As if I could concentrate. I keep wondering if she’ll stay another day, and if I’ll somehow be able to convince her to come with me to the city. I spent over an hour mentally redecorating the guest room in my penthouse suite…just for her.

Frustrated, I came downstairs to make myself some coffee, hoping a kick of caffeine would help me focus. That’s when I saw the bucket of cleaning supplies. The light shining inside the cellar. And the open basement door.

“Cassidy!”

There’s no response. For all I know, she bolted upstairs when my back was turned. I stalk down a row of boxes, pausing at the end. There’s a box lying on the floor. I pick it up, examine it.

Was she going through my receipts? But the box is still sealed, so that can’t be it. I scan the rest of the nearby stack, and my heart nearly stops when I realize what I’m looking at.

My jaw clenches painfully tight as I push away another box full of paperwork and see the name scrawled on the side of the box beneath.

BECKS

I trace a finger over the letters. Should have gotten rid of these months ago. But it was easier to store them down here and pretend they didn’t exist.

Pretend she didn’t exist.

My gaze snaps to the stairs. Did Cassidy see these boxes? Did she try to look inside?

What if she did? What the hell would she think of me?

A flash of rage bursts through me. I snatch the box from the stack and hurl it away from me. It hits the nearby wall with a sickening crash and thumps to the floor.

My breath comes hard and fast as I run a hand through my hair.
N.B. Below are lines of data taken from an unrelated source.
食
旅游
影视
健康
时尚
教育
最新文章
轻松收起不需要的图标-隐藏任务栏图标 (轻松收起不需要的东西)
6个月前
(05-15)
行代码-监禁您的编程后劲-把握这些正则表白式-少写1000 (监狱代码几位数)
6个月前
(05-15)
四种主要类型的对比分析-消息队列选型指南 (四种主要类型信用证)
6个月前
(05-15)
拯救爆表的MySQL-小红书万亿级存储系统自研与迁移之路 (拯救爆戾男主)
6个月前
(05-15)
She had no right to be down here.

No right to go through my things.

Who was I kidding? I don’t need this kind of complication in my life right now. Why the hell did I ask her to stay? Parker is supposed to handle all the buyers tomorrow. I probably shouldn’t even be here.
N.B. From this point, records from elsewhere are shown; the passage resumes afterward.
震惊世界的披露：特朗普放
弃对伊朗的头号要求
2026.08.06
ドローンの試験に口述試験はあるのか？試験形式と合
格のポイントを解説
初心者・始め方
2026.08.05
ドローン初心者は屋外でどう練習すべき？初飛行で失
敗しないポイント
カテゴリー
I sweep up the stairs, flicking off the light and closing the door. There’s no lock on the basement because I never thought I’d need one—now I’m wishing there was a deadbolt. Maybe if Cassidy sweats it out for an hour or two down here, she’ll realize my bite is worse than my bark.

Stalking through the kitchen, my eyes flicker left and right.

“Cassidy!” my voice booms out. “You’d better show yourself, girl, or?—”

“Or what?”

I spin on my heel, facing Myles’s little spitfire. She saunters nonchalantly over to me, rubbing her hands together. Face calm, jade eyes serene.

Eyes that widen in surprise when I storm up to her.

The scent of hand lotion brings me to a halt. My gaze flicks past to the guest bathroom a few feet behind her. When I focus, I can hear the toilet’s cistern filling with water over the sound of blood rushing in my ears.

“Did you need me for something?” she asks sweetly, if hesitantly.

“Where were you?”

Her eyelashes flutter. “In the bathroom. Is that a crime or something, Sir?”

“I told you the basement was off limits.”

“Why?” She glares up at me. “Do you have something to hide?”

I’ve been wanting to wrap my fingers around her creamy throat since she first challenged me with her fierce green eyes.

Cassidy gasps, the sound cutting off when I slam her back into the wall behind her. Her hands instinctively grip my wrists, but she’s too shocked to peel my fingers away.